The fourth annual meeting of the National Cancer Institute's Clinical Proteomics Technologies for Cancer initiative opened this week in Bethesda, Md., with a plea from Paula Kim, chair of the advocacy organization Translating Research Across Communities, for proteomics researchers to focus on the question of what their work would "do to help patients in the near term."
"What's going to happen now, a year from now, two years from now, three years from now?" she asked in her opening talk, noting "that's the timeframe that resonates with policymakers; that's the timeframe that resonates with patients."
Such calls for clinical applications have become common features of the proteomics landscape. At last year's meeting CPTC director Henry Rodriguez said the field's "promise has not really turned out what we thought it would be," while Leigh Anderson, founder and president of the Plasma Proteome Institute, asserted that thus far clinical proteomics "has had no impact at all" (PM 09/10/2009).
The five-year, $104 million CPTC initiative was launched in 2006 with the aim of building a foundation of technologies and standards to help move proteomics into the clinic – with an emphasis on applications useful in cancer research. This June, NCI announced that it would be providing $75 million to $120 million to fund a second five-year phase of the CPTC, which will seek to build on the first phase by establishing a collaborative team of six to eight Proteome Characterization Centers working to systematically define the functional cancer proteome and discover and verify protein cancer biomarkers (PM 07/09/2010).

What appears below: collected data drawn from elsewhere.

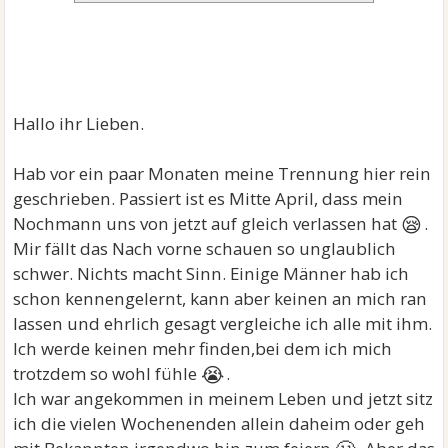
Hallo ihr Lieben.
Hab vor ein paar Monaten meine Trennung hier rein
geschrieben. Passiert ist es Mitte April, dass mein
😪
Nochmann uns von jetzt auf gleich verlassen hat
.
Mir fällt das Nach vorne schauen so unglaublich
schwer. Nichts macht Sinn. Einige Männer hab ich
schon kennengelernt, kann aber keinen an mich ran
lassen und ehrlich gesagt vergleiche ich alle mit ihm.
Ich werde keinen mehr finden,bei dem ich mich
😭
trotzdem so wohl fühle
.
Ich war angekommen in meinem Leben und jetzt sitz
ich die vielen Wochenenden allein daheim oder geh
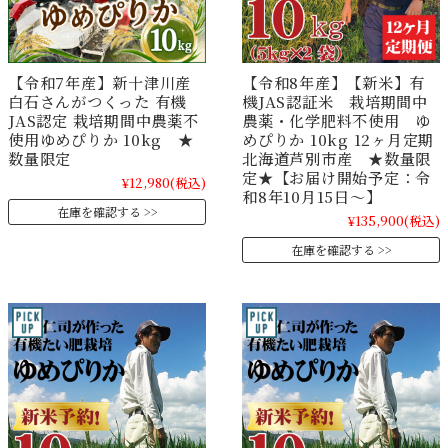
【令和7年産】新十津川産
【令和8年産】【新米】有
白石さんがつくった 有機
機JAS認証米 栽培期間中
JAS認定 栽培期間中農薬不
農薬・化学肥料不使用 ゆ
使用ゆめぴりか 10kg ★
めぴりか 10kg 12ヶ月定期
数量限定
北海道芦別市産 ★数量限
定★【お届け開始予定：令
¥12,980
(税込)
和8年10月15日～】
在庫を確認する
¥135,900
(税込)
在庫を確認する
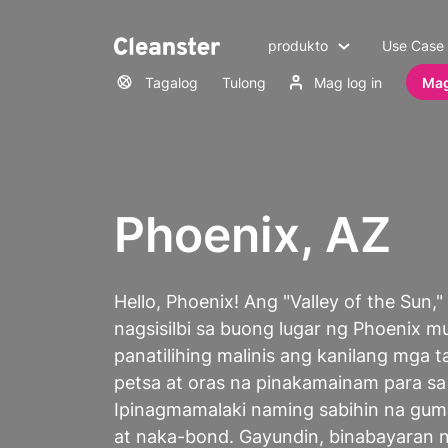
produkto
Use Case
Tagalog
Tulong
Mag log in
Mag
Phoenix, AZ
Hello, Phoenix! Ang "Valley of the Sun,
nagsisilbi sa buong lugar ng Phoenix
panatilihing malinis ang kanilang mga 
petsa at oras na pinakamainam para sa 
Ipinagmamalaki naming sabihin na gum
at naka-bond. Gayundin, binabayaran n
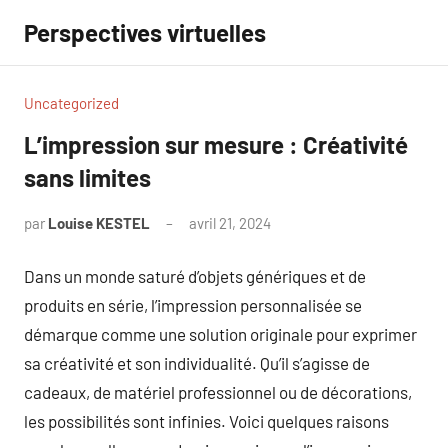
Aller
Perspectives virtuelles
au
contenu
Uncategorized
L’impression sur mesure : Créativité
sans limites
par
Louise KESTEL
avril 21, 2024
Aucun
commentaire
Dans un monde saturé d’objets génériques et de
produits en série, l’impression personnalisée se
démarque comme une solution originale pour exprimer
sa créativité et son individualité. Qu’il s’agisse de
cadeaux, de matériel professionnel ou de décorations,
les possibilités sont infinies. Voici quelques raisons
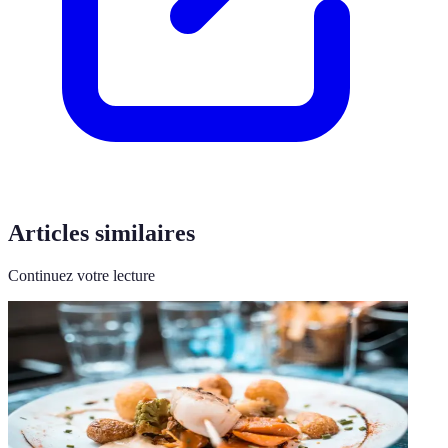
Articles similaires
Continuez votre lecture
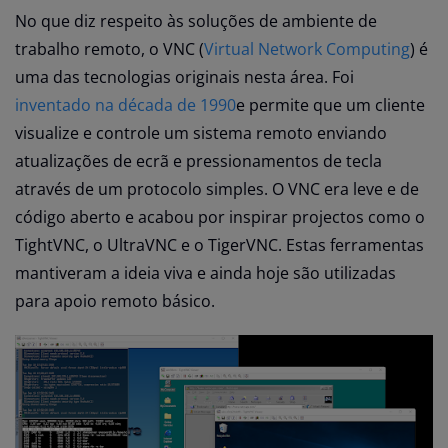
No que diz respeito às soluções de ambiente de
trabalho remoto, o VNC (
Virtual Network Computing
) é
uma das tecnologias originais nesta área. Foi
inventado na década de 1990
e permite que um cliente
visualize e controle um sistema remoto enviando
atualizações de ecrã e pressionamentos de tecla
através de um protocolo simples. O VNC era leve e de
código aberto e acabou por inspirar projectos como o
TightVNC, o UltraVNC e o TigerVNC. Estas ferramentas
mantiveram a ideia viva e ainda hoje são utilizadas
para apoio remoto básico.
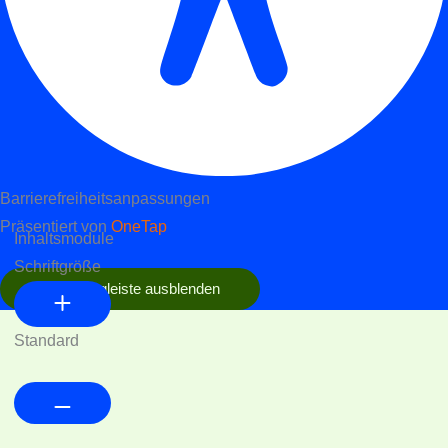
Barrierefreiheitsanpassungen
Präsentiert von
OneTap
Inhaltsmodule
Schriftgröße
Werkzeugleiste ausblenden
Standard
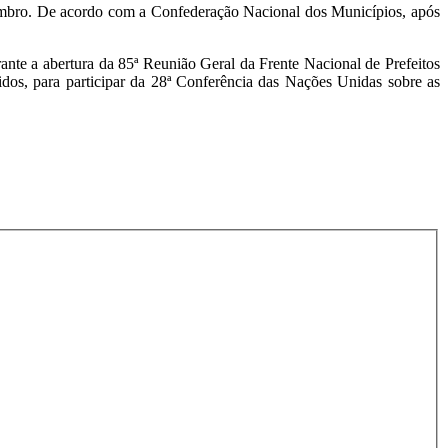
novembro. De acordo com a Confederação Nacional dos Municípios, após
nte a abertura da 85ª Reunião Geral da Frente Nacional de Prefeitos
dos, para participar da 28ª Conferência das Nações Unidas sobre as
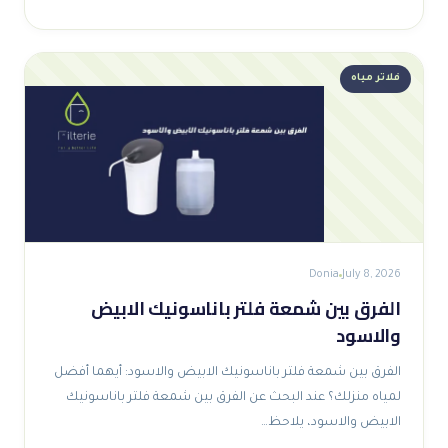
فلاتر مياه
Donia
July 8, 2026
الفرق بين شمعة فلتر باناسونيك الابيض
والاسود
الفرق بين شمعة فلتر باناسونيك الابيض والاسود: أيهما أفضل
لمياه منزلك؟ عند البحث عن الفرق بين شمعة فلتر باناسونيك
الابيض والاسود، يلاحظ…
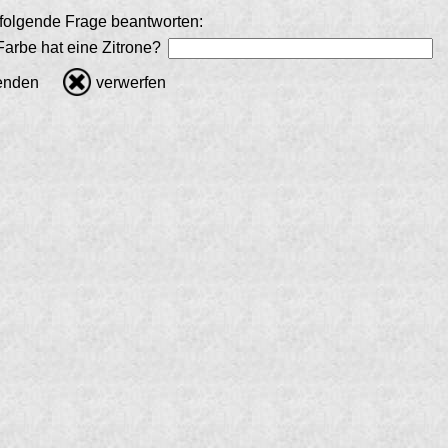
e folgende Frage beantworten:
arbe hat eine Zitrone?
enden
verwerfen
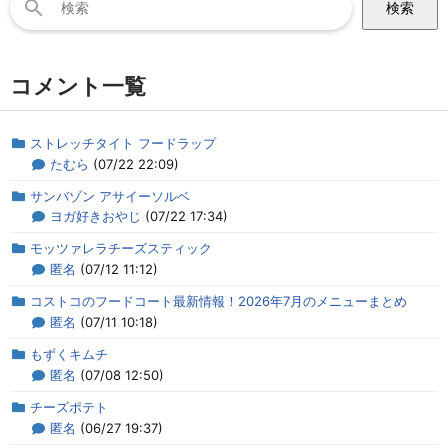
索:
コメント一覧
ストレッチタイト フードラップ
たむら
(07/22 22:09)
サンバゾン アサイーソルベ
ヨガ好きおやじ
(07/22 17:34)
モッツァレラチーズスティック
匿名
(07/12 11:12)
コストコのフードコート最新情報！2026年7月のメニューまとめ
匿名
(07/11 10:18)
もずくキムチ
匿名
(07/08 12:50)
チーズポテト
匿名
(06/27 19:37)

This week's presentations – while largely avoiding promises of the sort of near-term clinical uses Kim called for – provided a wide-ranging overview of the discovery and technology development work currently underway in the field.
Among the subjects covered at the conference, post-translational modifications emerged as a main consideration, with a session of presentations devoted to the subject and a number of other talks discussing it, as well.
"One of the questions we had was to plow through different kinds of [post-translational modifications] and try to understand whether they were associated with cancer," Purdue professor Fred Regnier said during his presentation of his team's investigation into the relationship between breast cancer and oxidative stress. By examining the carbonylation patterns of plasma proteins isolated from six breast cancer patients, the researchers have identified oxidation signatures potentially indicative of breast cancer.
Brad Gibson, director of the chemistry core at the Buck Institute for Age Research and one of Regnier's collaborators on the PTM work, presented research done over the last year through the Clinical Proteomic Technology Assessment for Cancer program.
Gibson discussed his group's work on lectin enrichment for glycoproteins, TiO2 and IMAC enrichment for phosphoproteins, and biotin-hydrazide and avidin enrichment for carbonyl groups to study protein oxidation.
His group is also working to develop standards for a variety of PTMs that can be used in the development of MRM assays, he said – a challenge facing PTM research that Regnier also raised during his presentation.
David Tabb, assistant professor at Vanderbilt University's Ingram Cancer Center, detailed advances in his team's TagRecon software, specifically advances in its use for identification of PTMs by blind searching, where the mass and specificity of peptide modifications are unknown. The researchers have added secondary scoring of matches to improve identifications, improved their estimation of false discovery rates, and developed patterns of mass shifts from various datasets to better substantiate PTM identifications.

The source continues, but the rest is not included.